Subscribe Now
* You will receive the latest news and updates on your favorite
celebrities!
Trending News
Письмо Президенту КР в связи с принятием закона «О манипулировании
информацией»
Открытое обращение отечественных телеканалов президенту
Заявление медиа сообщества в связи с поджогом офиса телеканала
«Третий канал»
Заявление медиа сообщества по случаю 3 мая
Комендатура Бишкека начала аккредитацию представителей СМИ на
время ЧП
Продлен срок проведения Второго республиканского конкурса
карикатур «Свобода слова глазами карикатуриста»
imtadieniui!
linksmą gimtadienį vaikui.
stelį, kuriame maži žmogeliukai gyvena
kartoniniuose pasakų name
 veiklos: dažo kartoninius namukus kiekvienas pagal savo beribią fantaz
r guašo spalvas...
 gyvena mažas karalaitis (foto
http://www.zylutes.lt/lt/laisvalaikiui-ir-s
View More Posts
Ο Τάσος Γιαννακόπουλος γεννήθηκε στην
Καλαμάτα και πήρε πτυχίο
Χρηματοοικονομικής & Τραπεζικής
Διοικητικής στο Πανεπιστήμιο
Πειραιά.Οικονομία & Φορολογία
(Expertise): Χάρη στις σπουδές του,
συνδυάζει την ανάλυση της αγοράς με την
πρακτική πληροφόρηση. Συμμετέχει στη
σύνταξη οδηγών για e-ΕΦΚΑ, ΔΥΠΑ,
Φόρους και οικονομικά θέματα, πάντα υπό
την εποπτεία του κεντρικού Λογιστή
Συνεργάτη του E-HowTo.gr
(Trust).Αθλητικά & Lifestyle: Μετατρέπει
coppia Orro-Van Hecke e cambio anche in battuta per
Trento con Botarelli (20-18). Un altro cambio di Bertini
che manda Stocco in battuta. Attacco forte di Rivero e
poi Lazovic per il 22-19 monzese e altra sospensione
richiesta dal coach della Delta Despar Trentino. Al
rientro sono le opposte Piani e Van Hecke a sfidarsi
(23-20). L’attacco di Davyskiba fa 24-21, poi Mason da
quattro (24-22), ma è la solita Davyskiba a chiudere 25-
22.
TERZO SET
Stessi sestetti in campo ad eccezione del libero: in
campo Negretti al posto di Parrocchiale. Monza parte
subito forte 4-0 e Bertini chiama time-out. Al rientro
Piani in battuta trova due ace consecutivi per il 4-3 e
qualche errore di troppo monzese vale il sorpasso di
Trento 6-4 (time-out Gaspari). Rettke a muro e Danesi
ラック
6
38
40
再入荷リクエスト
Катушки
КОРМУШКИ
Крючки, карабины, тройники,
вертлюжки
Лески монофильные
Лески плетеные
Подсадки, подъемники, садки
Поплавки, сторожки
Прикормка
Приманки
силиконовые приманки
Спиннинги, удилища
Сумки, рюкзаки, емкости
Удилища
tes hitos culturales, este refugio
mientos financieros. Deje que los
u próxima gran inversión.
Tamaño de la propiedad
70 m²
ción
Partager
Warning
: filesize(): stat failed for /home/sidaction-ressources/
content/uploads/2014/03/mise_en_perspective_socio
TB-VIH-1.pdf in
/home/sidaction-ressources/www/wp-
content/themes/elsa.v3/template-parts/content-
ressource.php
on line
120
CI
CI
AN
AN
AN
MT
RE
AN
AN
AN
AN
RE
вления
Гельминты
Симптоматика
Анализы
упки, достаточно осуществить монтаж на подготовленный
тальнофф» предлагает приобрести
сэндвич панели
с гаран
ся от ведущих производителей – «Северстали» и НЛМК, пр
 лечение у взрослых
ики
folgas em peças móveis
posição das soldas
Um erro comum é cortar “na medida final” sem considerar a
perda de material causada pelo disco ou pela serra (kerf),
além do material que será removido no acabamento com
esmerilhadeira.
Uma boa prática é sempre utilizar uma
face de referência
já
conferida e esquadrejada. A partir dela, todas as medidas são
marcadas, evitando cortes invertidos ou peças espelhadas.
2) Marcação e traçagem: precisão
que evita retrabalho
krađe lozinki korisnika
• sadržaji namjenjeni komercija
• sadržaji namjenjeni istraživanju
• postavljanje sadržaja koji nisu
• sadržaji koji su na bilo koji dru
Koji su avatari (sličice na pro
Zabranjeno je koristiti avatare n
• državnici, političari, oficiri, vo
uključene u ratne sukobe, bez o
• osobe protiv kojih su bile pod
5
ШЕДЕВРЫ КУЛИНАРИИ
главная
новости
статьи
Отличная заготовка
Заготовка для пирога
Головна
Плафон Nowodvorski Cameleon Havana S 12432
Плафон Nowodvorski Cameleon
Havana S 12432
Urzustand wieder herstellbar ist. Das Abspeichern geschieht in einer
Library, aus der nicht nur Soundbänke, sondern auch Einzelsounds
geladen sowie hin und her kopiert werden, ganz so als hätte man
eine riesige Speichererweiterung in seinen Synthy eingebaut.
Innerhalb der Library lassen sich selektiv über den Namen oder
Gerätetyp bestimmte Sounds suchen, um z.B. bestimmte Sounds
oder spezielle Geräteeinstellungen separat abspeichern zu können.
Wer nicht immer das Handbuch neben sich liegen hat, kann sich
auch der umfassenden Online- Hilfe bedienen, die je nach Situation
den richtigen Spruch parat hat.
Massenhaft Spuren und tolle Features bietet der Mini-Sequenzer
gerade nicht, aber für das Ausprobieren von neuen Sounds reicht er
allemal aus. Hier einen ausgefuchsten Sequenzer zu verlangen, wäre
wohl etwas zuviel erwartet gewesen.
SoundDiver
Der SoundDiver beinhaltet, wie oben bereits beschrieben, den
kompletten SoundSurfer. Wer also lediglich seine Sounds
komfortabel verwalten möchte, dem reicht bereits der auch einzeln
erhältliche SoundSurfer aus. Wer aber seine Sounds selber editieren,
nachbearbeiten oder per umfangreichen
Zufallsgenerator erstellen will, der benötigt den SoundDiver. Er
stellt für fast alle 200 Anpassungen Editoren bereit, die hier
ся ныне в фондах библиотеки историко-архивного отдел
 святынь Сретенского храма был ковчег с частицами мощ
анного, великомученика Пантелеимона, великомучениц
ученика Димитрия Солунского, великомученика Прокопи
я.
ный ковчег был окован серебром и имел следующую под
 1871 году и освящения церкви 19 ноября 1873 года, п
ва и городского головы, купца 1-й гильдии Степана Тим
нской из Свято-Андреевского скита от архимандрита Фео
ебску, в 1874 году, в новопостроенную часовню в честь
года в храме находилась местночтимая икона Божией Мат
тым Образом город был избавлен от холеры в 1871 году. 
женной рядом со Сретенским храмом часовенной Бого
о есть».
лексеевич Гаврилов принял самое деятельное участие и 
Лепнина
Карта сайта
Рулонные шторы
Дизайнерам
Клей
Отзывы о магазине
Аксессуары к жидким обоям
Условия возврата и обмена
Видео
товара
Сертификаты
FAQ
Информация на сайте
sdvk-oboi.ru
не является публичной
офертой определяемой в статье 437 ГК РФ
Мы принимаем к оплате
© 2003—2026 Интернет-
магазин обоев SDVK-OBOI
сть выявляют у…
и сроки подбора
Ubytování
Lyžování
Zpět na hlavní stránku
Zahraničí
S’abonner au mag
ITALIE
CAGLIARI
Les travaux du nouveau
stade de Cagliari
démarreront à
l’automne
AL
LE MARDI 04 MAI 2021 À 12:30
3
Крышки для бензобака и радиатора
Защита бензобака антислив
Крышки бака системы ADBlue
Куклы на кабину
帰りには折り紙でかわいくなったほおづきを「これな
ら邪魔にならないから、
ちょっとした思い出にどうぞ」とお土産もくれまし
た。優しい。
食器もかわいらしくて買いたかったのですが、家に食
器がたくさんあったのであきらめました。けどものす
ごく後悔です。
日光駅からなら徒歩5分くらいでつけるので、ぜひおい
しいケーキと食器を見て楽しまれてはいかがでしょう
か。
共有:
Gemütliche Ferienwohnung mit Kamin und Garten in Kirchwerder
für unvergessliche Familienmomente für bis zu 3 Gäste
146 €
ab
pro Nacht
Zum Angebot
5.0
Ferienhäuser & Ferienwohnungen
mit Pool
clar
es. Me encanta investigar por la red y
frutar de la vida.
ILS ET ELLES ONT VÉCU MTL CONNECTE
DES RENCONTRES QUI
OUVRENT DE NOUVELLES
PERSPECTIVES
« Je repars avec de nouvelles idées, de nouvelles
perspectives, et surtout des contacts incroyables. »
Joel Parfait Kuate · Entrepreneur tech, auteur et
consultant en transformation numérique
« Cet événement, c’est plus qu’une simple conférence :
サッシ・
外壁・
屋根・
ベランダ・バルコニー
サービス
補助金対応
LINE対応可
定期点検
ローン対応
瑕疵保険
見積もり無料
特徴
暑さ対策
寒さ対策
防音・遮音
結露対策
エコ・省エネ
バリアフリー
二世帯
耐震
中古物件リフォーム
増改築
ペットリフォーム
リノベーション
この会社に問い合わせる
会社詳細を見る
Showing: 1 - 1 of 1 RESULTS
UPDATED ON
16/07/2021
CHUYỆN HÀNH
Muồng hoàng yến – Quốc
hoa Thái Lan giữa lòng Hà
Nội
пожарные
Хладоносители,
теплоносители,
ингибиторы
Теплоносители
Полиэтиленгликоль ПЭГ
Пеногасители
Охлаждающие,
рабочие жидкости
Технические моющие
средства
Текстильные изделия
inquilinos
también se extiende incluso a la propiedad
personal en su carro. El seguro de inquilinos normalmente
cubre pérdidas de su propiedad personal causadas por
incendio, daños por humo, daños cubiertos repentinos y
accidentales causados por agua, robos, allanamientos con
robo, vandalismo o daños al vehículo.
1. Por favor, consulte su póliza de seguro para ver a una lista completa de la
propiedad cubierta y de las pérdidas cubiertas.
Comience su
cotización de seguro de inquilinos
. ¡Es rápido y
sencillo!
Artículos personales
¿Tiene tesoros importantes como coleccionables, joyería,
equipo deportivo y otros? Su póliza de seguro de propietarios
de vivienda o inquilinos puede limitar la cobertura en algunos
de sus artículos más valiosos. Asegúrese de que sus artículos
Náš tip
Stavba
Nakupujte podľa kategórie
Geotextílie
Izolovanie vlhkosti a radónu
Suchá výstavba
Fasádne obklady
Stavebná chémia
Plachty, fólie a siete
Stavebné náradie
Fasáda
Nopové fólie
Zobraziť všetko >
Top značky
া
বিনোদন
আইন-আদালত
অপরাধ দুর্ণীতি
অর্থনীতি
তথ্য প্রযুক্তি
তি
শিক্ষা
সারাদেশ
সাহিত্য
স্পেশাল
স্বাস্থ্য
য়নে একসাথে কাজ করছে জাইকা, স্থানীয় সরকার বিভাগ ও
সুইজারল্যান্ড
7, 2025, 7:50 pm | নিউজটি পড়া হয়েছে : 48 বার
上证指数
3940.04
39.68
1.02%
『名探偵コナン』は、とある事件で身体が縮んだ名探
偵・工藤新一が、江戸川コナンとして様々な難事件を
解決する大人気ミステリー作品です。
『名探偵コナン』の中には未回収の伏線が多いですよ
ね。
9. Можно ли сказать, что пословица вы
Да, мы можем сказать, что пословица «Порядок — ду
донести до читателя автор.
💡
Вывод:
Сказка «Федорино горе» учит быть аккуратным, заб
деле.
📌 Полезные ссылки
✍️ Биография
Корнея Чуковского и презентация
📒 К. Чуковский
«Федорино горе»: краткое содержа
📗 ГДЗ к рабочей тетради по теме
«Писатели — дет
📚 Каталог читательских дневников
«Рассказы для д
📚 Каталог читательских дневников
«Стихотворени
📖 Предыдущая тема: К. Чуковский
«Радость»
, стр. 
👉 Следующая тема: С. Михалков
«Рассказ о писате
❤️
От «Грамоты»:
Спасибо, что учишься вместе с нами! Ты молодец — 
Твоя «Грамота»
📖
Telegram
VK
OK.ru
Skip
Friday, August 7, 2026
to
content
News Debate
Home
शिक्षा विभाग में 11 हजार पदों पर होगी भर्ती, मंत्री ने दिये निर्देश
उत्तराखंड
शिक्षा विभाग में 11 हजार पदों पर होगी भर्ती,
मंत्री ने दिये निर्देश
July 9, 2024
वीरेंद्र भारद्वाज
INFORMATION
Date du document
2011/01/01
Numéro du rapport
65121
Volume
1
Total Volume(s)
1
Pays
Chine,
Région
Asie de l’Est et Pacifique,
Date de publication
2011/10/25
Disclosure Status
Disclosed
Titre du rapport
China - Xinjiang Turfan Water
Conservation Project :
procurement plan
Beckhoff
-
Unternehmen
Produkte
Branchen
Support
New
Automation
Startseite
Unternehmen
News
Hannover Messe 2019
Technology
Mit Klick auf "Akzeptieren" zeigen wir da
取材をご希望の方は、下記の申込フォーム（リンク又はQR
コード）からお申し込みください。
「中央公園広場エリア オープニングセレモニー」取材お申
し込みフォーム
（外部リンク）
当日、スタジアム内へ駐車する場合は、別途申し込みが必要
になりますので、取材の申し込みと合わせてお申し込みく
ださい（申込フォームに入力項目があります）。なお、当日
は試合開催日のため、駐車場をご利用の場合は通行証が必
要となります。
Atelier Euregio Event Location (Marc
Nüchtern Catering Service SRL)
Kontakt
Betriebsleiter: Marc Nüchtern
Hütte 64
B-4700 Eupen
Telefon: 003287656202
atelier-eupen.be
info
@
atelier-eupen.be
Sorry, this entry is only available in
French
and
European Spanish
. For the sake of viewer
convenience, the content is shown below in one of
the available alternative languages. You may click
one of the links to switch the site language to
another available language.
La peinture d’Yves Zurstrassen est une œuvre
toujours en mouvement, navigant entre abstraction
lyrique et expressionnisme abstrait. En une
============================================================
What to do:
Every line from the first entry to the line containing "linksmą gimtadienį vaikui." should be transcribed exactly, and nothing beyond it.

Result:
Subscribe Now
* You will receive the latest news and updates on your favorite
celebrities!
Trending News
Письмо Президенту КР в связи с принятием закона «О манипулировании
информацией»
Открытое обращение отечественных телеканалов президенту
Заявление медиа сообщества в связи с поджогом офиса телеканала
«Третий канал»
Заявление медиа сообщества по случаю 3 мая
Комендатура Бишкека начала аккредитацию представителей СМИ на
время ЧП
Продлен срок проведения Второго республиканского конкурса
карикатур «Свобода слова глазами карикатуриста»
imtadieniui!
linksmą gimtadienį vaikui.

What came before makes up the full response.